I am a beginner in this space, starting to get my feet wet with trying to analyze large datasets such as the Cancer Cell Line Encyclopedia (CCLE) and related resources for predictive markers. Please excuse errors in the discussion below as the product of a beginner…
So, I was looking at the methods used in Barretina et al., The Cancer Cell Line Encyclopedia enables predictive modelling of anticancer drug sensitivity. Nature. 2012 Mar;483(7391):603-7.
The authors in this paper used an elastic net regression method, to identify mutations or expression of certain genes that predicted drug response. In order to do so (please refer their supplemental methods), they first performed 10-fold cross-validation, in order to identify ‘optimal’ alpha and lambda values, followed by a bootstrapping procedure wherein they used these pre-determined alpha and lambda values, to calculate how frequently features of interest were identified with each bootstrap instance, with the idea that the ‘most predictive’ features are pulled out as significant in a high proportion of these bootstrap instances (>80%).
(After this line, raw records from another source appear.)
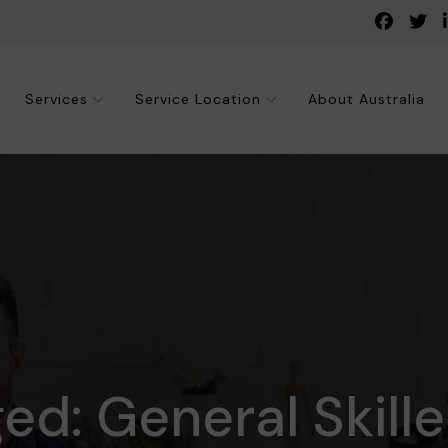
Services
Service Location
About Australia
ged: General Skill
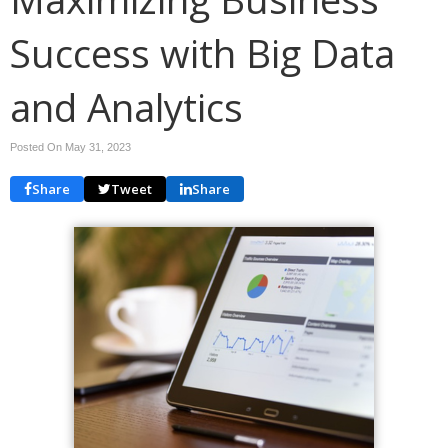
Success with Big Data
and Analytics
Posted On May 31, 2023
Share
Tweet
Share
Does this approach make sense?
Wouldn’t a preferable approach be that instead of supplying pre-computed alphas and lambdas from an initial 10-fold cross validation, that these alphas and lambdas be recomputed with each bootstrap, as the ‘optimal’ value for these parameters changes depending on the resampled dataset being trained/tested with each bootstrap? Moreover, why even bother with this procedure, as opposed to, for example, using 10-fold cross validation repeated 10 (or 100) times?
It seems to me that their approach is a strange combination of bootstrapping subsequent to K-fold cross validation that doesn’t ‘feel’ right?